ABSTRACT

Highly-configurable software forms the basis of much modern computing infrastructure, because configurability enables extensive reuse. However, software configurability opens the door to misconfiguration vulnerabilities, which are invalid settings that expose software weaknesses. Misconfiguration is one of the most critical and common security risks. Real-world software, however, can have an enormous number of possible configurations and often lacks explicit information about what configurations are secure, leaving users to find and validate configuration settings manually. Compounding the problem, a complete computing system may combine hundreds or thousands of software packages whose configuration settings interact unexpectedly. The goal of this project is to automate the creation of valid configurations that are reliable and secure. As the world increasingly depends on smart infrastructure and Internet-of-Things devices to enhance lives, this research will benefit society by improving the reliability and security of the configurable software used in these computing devices. The research topics, results, and materials from this award will be used in education and training as well as outreach aimed at broadening participation in computing.

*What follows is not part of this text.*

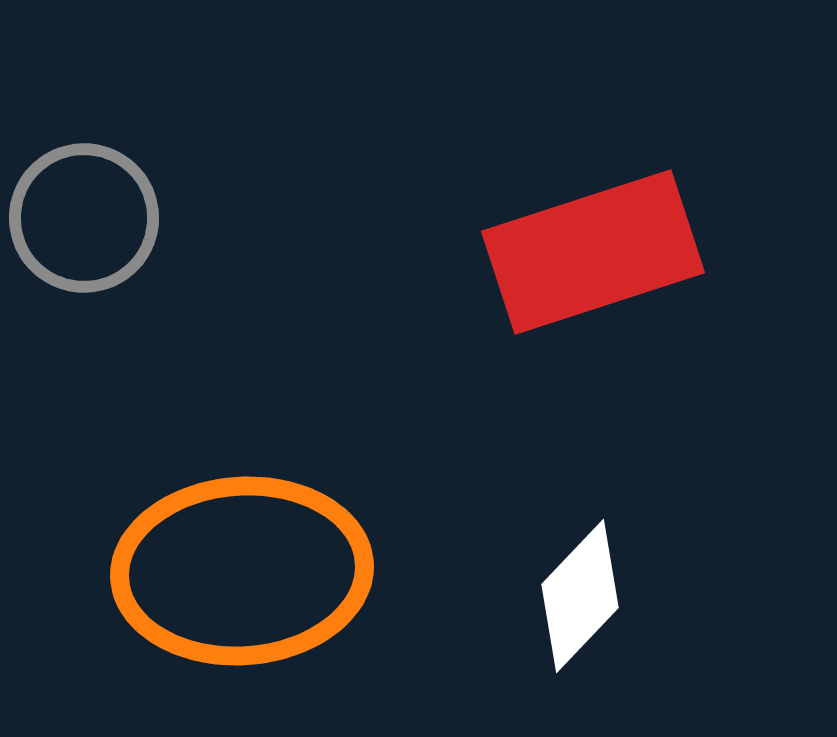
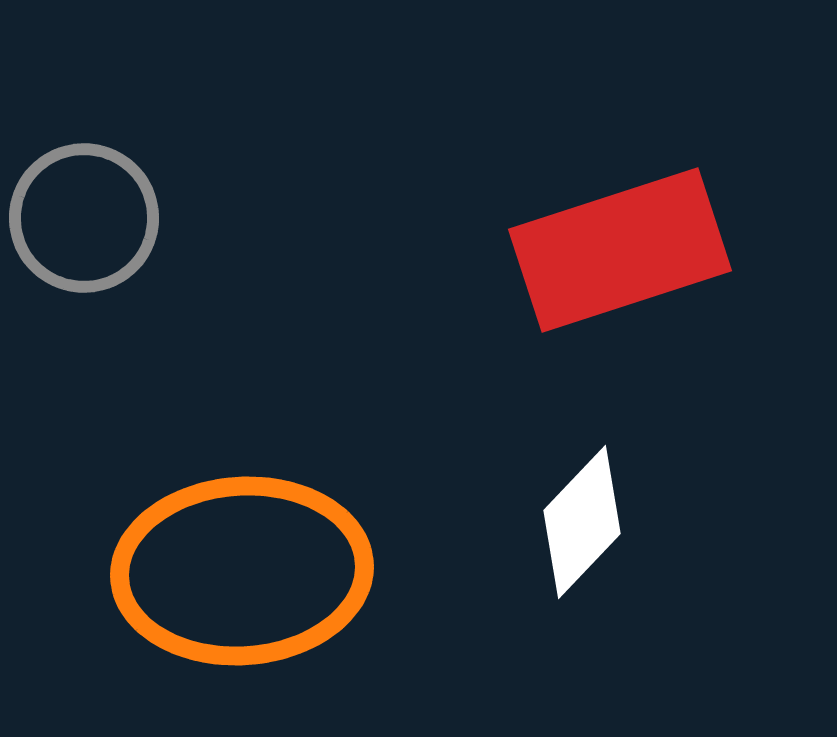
red rectangle: moved 27 px right, 2 px up
white diamond: moved 2 px right, 74 px up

This project consists of four tasks that take the foundational first steps towards making software configuration reliable and secure. The first task is the development of a unified configuration language for configuration specifications that are explicit, well-defined, and amenable to formal modeling. To bootstrap support for existing software, this task will develop new algorithms to automatically extract specifications from known configuration mechanisms. The second task is an optimizing compiler for the unified configuration language that produces formal logic, so that checking secure configurations is equivalent to Boolean satisfiability. Algorithms for sampling and searching for valid configurations will also be developed to provide the basis for testing and security applications. The third task is a set of new techniques for testing highly-configurable software. This project will develop static analyses to localize defects to precise configurations and search-based algorithms to explore the space of valid configurations for software bugs. The fourth task is the development of new algorithms that automatically discover secure configurations, because a valid configuration may be bug-free but still violate a user's security policy. This project will develop algorithms to automatically find hardened configurations and minimize attack surface. These research tasks will be evaluated on critical, widely-used, highly-configurable software for the ability to infer, test, and secure configurations on a large scale efficiently.

This award reflects NSF's statutory mission and has been deemed worthy of support through evaluation using the Foundation's intellectual merit and broader impacts review criteria.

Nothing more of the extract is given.